Key Points
Bullet point summary by AI
- As the WNBA grows in popularity, players face increasing media scrutiny and personal questions from reporters.
- Research shows women athletes often face questions unrelated to their sport, highlighting unequal treatment compared to male athletes.
- Players have the ability to set boundaries about what they will share, though attention and access remain separate issues.
About a week and a half ago, The Athletic published an article titled “In the WNBA’s money era, players should know a bigger platform brings a brighter spotlight.” In it, senior writer Candace Buckner argues that as the WNBA grows in popularity, players should expect more scrutiny, including more personal questions from the press.

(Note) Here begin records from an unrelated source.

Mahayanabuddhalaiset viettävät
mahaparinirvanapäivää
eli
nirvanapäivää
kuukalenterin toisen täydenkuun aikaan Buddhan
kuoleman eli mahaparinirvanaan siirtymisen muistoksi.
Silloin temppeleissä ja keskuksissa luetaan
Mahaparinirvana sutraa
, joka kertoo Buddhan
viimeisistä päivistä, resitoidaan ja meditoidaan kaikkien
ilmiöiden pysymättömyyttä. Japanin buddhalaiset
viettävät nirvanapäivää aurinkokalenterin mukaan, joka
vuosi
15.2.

The premise of Buckner’s argument rings true. Across the entertainment industries, whether it be television, movies, music, or sports, more visibility begets curiosity, which brings more scrutiny. As audiences grow, so does the demand for access beyond each star’s public persona.
For a growing enterprise like the WNBA, the players are the product. Their willingness to interact with the media as celebrities represents a massive opportunity for the league to keep fans engaged, reach new audiences, and keep the metaphorical ball rolling. Buckner’s argument reflects harsh reality: visibility and scrutiny are a package deal.
Yet, the article’s framing that increased scrutiny is an inevitable consequence of higher salaries overlooks how that dynamic takes shape — not just as a result of fame, but as a consequence of journalistic norms. There is no contractual agreement requiring athletes to disclose personal information, yet expectation functions as though there were. We helped get you here, therefore, you owe us.
In her piece, Buckner cites a recent interaction between a reporter and Indiana Fever star Aliyah Boston. After being asked where her offseason home workouts took place, Boston responded, “Oooo…you’re in my business.” Buckner’s analysis suggests Boston overreacted: “It was as though she had been asked to reveal her Social Security number and bank account PIN.”
The interaction captures the tension between player and media assumptions about where the boundary between public and private life lies. For the reporter, the question might have felt routine, an opportunity to give fans more insight into Boston’s training regime. For Boston, the question felt overly personal.
Buckner's article raises the question — where should the boundary between public and private life lie for players? Does Aliyah Boston have to tell us where, exactly, her home workouts took place? Buckner says that she does.
Yet the question becomes particularly complicated when we consider how media coverage differs across genders. Widespread research, including a study conducted by Cornell University, has found that women athletes are more often asked questions unrelated to their sport compared to male athletes. The questions often center around female athlete’s appearances, their bodies, and their personal relationships. Athletes have been asked to “twirl” for the cameras or give updates about their relationships mid-press conference.
The 2015 #CoverTheAthlete campaign made the disparity impossible to ignore. The viral video takes real questions asked to women athletes and overlays them onto interviews with male athletes. It opens with a clip of Sidney Crosby being told his female fans want to know “if you could date anyone in the world, who would you date?” Crosby stares back in stunned silence. Though the question and the reaction are the product of a stellar editing rather than a real interaction, his confusion and discomfort underscore how normalized such questions have become for women athletes, but not their male counterparts.
With this added context, the pressure on women athletes to “open up” reinforces a level of scrutiny that has never been applied equally. It also suggests the primacy of “women,” over “athlete.”
There is no denying that as the league continues to grow, WNBA players will garner more and more attention. And they should expect it. But expectation does not equal obligation. Athletes have the ability to set boundaries about what they will and won’t share, either by declining questions directly or opting to share directly with fans on social media.
When faced with speculation about her relationship with Azzi Fudd, Dallas Wings star Paige Bueckers told the press she would engage once, but decline or deflect moving forward.
Bueckers made it clear. Though attention may come with the territory, access does not.